Remigio Mestas, a weaver from another part of Oaxaca, from the Villa Hidalgo Yalalag region, and who has been working for 30 years for the preservation of textiles in Mexico, perfectly understands the fear that motivates Chiuri to travel the world making visible some of the more hidden and ancestral weaving knowledge.
He himself has been forced to stop using the loom he inherited from his mother to go out and create opportunities that allow the fabrics of hundreds of communities to represent an income and, in the meantime, be preserved. “As a child I saw my mother spend two months weaving a huipil on her backstrap loom, go to the town market and see that no one paid her the price she asked for. If she asked for 1,000 pesos, they offered her 100. She had to leave it to the highest bidder and wait for them to pay her in installments on market days. The solution she adopted was to buy ready-made fabric and just embroider it. But that was losing his art, giving up on it,” explains the artisan, who today works with 42 communities in Oaxaca and eight others throughout Mexico. “The commitment to these 400 families is that textiles remain current and increasingly valued.”

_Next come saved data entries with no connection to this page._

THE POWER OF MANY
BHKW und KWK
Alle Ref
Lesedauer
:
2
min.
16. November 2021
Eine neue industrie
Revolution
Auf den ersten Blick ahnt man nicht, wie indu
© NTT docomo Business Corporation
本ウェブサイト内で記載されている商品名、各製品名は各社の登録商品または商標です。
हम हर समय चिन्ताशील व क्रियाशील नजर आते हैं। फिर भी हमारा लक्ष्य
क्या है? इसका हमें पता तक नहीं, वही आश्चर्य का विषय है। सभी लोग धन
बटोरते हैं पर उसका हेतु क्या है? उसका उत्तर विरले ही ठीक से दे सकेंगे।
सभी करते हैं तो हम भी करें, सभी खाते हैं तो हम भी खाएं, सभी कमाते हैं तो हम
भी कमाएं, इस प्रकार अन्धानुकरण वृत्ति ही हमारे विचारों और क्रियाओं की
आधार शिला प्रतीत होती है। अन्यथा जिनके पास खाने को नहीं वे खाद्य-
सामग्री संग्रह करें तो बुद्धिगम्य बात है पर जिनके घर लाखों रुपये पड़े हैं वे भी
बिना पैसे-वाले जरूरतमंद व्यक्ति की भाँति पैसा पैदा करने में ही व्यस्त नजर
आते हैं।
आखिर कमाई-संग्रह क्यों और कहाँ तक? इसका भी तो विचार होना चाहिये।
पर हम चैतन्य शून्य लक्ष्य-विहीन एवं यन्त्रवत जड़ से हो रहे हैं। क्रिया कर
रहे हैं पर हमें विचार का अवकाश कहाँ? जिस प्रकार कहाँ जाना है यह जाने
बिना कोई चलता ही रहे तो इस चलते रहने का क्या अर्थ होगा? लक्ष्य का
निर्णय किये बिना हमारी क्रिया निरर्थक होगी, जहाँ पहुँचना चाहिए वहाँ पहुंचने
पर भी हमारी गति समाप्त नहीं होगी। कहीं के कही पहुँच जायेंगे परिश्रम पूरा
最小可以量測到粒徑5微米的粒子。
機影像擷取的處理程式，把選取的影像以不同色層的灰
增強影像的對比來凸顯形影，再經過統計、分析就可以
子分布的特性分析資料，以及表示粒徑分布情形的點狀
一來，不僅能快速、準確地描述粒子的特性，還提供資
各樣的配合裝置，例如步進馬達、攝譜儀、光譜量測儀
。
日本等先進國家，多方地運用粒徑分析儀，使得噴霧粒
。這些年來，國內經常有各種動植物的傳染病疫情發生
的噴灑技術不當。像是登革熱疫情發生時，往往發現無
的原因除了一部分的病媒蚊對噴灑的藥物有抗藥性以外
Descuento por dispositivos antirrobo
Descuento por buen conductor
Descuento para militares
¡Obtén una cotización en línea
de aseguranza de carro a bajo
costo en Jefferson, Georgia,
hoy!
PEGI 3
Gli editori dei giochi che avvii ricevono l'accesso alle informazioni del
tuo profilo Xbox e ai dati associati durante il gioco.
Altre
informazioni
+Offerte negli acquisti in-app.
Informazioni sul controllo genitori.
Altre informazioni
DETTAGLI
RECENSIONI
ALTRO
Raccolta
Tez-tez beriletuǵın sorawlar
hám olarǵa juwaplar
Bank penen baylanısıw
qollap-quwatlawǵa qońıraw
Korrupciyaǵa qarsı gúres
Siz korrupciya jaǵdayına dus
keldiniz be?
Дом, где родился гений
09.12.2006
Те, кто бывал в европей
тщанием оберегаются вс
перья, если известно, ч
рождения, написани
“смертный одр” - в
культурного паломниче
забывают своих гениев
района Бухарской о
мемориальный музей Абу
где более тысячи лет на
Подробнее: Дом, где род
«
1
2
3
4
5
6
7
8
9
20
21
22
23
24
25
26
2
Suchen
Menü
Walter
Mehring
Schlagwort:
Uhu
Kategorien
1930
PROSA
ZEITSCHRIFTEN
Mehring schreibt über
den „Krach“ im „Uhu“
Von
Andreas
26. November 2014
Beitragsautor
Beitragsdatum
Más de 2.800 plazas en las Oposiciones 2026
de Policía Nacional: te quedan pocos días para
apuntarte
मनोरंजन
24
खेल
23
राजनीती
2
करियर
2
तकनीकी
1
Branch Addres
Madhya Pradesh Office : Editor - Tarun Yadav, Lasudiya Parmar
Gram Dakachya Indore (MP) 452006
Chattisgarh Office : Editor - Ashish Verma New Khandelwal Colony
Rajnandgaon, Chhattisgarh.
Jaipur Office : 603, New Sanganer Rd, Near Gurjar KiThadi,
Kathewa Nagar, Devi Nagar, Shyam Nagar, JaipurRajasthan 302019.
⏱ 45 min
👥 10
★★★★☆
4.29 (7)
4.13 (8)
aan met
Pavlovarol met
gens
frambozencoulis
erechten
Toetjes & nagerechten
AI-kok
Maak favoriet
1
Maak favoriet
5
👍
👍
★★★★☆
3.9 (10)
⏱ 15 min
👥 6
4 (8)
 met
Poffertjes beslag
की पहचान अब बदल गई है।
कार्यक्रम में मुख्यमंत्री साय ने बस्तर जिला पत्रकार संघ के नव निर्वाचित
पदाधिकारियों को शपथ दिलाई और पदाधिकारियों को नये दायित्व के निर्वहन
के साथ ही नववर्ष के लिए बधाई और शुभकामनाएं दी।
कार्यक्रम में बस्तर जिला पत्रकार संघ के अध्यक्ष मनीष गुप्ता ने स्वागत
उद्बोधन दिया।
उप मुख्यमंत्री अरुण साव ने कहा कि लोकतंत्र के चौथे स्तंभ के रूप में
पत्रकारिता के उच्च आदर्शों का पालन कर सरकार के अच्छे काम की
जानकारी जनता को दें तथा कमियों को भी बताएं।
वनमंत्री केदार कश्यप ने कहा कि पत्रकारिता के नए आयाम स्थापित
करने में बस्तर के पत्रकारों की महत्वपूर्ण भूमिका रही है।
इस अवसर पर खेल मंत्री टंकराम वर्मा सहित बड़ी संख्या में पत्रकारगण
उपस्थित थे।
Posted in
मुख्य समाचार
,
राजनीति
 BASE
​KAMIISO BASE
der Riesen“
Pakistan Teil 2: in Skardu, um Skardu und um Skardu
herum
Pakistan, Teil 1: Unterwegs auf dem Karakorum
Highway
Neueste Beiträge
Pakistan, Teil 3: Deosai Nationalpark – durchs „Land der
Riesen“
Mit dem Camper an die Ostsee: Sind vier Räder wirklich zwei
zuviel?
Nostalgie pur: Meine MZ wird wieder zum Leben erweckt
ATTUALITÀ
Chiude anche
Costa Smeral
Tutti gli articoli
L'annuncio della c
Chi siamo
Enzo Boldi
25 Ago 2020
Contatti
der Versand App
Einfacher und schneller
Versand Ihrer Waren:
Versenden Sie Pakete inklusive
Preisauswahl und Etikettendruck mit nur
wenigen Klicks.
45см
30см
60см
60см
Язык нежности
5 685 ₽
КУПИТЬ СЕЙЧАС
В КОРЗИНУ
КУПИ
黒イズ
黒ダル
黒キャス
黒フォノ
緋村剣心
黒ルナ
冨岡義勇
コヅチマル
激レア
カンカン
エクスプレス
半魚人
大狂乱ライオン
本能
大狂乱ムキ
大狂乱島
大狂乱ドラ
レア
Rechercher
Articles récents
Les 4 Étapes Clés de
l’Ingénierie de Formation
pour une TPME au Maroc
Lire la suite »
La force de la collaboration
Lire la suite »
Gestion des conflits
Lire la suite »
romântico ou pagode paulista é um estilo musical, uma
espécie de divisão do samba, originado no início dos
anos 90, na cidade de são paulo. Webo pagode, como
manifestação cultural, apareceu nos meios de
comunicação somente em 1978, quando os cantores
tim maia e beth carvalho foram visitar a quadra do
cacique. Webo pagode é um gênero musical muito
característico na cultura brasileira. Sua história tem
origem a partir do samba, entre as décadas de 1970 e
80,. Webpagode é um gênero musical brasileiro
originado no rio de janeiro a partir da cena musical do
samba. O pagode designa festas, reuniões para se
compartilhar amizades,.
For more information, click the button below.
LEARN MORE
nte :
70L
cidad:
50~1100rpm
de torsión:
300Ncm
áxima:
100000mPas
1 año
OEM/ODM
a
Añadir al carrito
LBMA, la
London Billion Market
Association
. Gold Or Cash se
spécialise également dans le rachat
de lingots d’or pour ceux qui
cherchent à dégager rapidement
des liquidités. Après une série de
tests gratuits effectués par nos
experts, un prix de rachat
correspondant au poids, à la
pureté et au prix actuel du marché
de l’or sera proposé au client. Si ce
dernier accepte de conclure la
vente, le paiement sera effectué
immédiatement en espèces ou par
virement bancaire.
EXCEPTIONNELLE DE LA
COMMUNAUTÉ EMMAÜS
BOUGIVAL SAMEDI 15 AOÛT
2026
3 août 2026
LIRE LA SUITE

Remigio was in charge of coordinating the weaving of four huipils for Dior’s Cruise 2024 collection, which collected the weaving, embroidery and dyeing knowledge of the Zapotecs of San Blas Atempa, the Isthmus of Tehuantepec and the Chinantecs of the Papaloapan Basin , National Valley. “When Dior approached us for this collaboration, we set three conditions that were non-negotiable: the first, honor to whom honor is due, that is, giving credit for each of the garments to the community and the weaver who had worked on them. . Second, a fair price for the work we were going to do and, finally, the clarity that the community’s identity is not for sale,” explains the weaver, who is clear that the textiles that the communities make for foreigners can afford. variations and changes in the warp and weft, for example, weaving them looser so that the fabric has more movement.
In the land of Remigio it is said that the huipil was born from the goddess of the thirteen snakes, a divinity that emerged when the conquistadors cut down a copal tree to build a church. The striping on the shoulders of the huipil, the coral on the chest (a type of plume) and the line at the end embroidered in colors still have the power to represent these snakes. The sacred breath of this garment has managed to remain current within the community, despite the fact that they have been selling their fabrics to foreigners for decades.
Beyond the conversation that this collaboration with Dior has sparked, Remigio Mestas and the communities with which he worked are clear that, in a country like Mexico, which has suffered so much from plagiarism and appropriation at the hands of famous fashion brands, “ This is a route” that fashion must follow to work with artisans. “Today the mestizos of Oaxaca and Mexico already wear huipil. When I was a child and went to sell what my mother knitted, many told me that it looked like a sack of potatoes. This rejection is still valid today, because many despise the clothing of indigenous peoples and their textiles. But after working with Dior, those who had not yet decided now dare because they realized that what we do is on par with what the best in the world do,” Mestas concludes.